By land, I mean all those things common to a given region: flow of prevailing winds; legends of ancient life; and the scene ~ above everything a magnificently shaped and colored scene. Operating subtly below all other types of adjusted experience, these are things most quickly and surely passed from generation to generation, marked in the face of all daunting or neglectful things a land can do to its human inhabitants, by that piece of inward content, the index of race beginning.
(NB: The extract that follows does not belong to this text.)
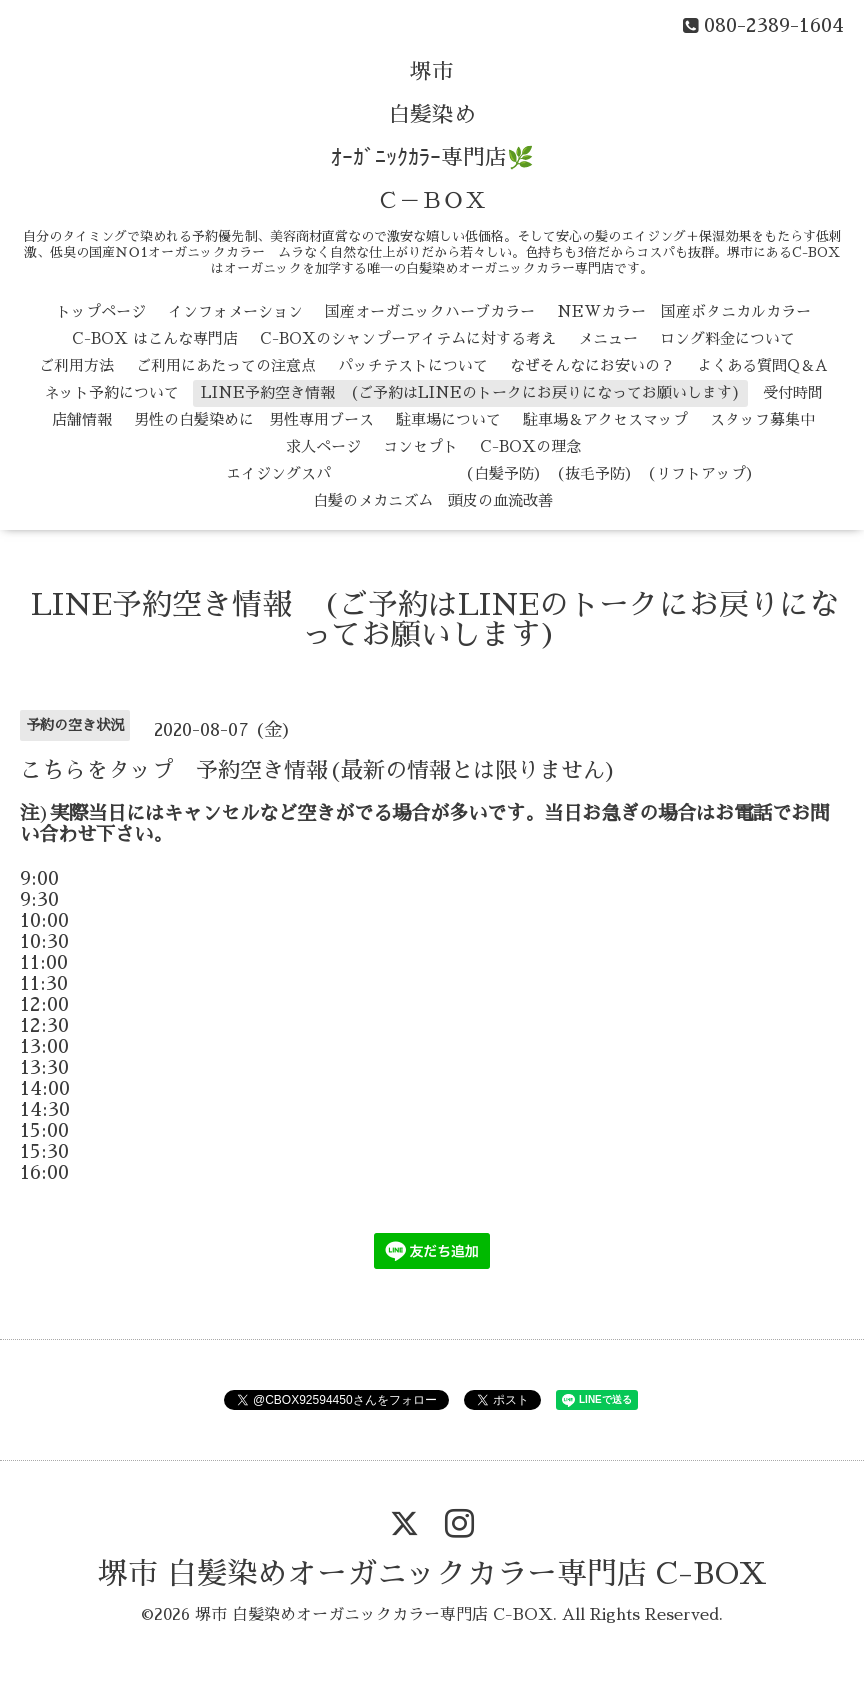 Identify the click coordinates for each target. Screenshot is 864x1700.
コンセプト (420, 446)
By ancient life, I mean both planetary origin and life lived on the land. Ship Rock was formed as the throat to an ancient volcano 30 million years ago. A volcanic ray - thirty or forty feet high but only about three feet thick - wanders like the Great Wall of China southward from Ship Rock. Molten magma squeezed up through the cracked earth. Up the wall to the north, the core of old Ship Rock volcano rose a thousand feet against the sky, like a free-form version of a Gothic cathedral. Gothic, too, was the color — the stone reflecting soft sunset umbers. Balanced on the wind just over the wall, a red-tailed hawk hunted a rodent to kill. A million years of frost and heat cracked this dike as chunks have fallen out.


Before that, from 700 AD to ~ 1300 AD, the Anasazi lived all over this land. Their time honored legacy of remarkable stone dwellings is legendary!
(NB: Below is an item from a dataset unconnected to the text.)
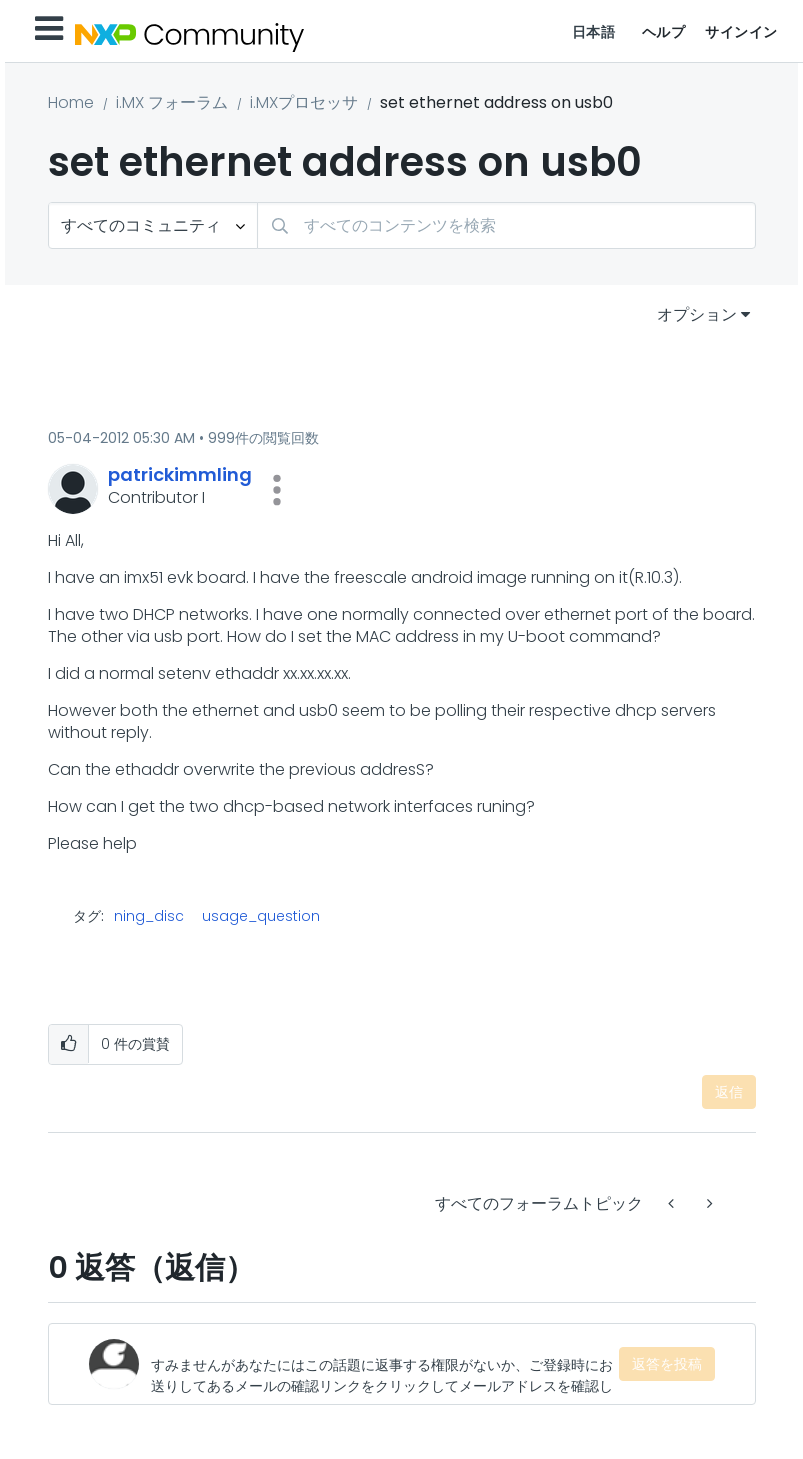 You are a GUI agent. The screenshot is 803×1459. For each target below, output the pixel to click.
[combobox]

I would want Ship Rock to look exactly like this. The Navajo call it Tse’ bit’ a’i – Rock with Wings. What about deeds done by Monster Slayer here in the time of Navajo myth? Monster Slayer, climbing the vertical stone of Ship Rock toward the nest of the Winged Monsters to kill them and make this landscape safe for the Navajos. Monster Slayer, at the nest, taught the Monsters' chicks to become the eagle and the owl. Monster Slayer rescued from his impossible perch by the sacred Spider Woman.


On a day I most like to remember, gusting wind pressed me against the dike’s west wall. This wind was advance guard of a front sweeping eastward out of Arizona and Utah. It bombarded Ship Rock with long tendrils of cirrus clouds against blue sky, sending dust devils skittering across the prairie. Ship Rock, the dike, and sunset's pastel hues provide a truly evocative memory of the West.


It’s been such a deep pleasure to read Hillerman and traverse his Beloved Land! Adapted from Tony Hillerman’s consistent influence on the Southwest; his Spell of New Mexico is well known for its portrayal of New Mexico’s contribution to the Four Corners. Mary Austin, cited in Spell, wrote a provocative piece on man which gave me much pause for thought.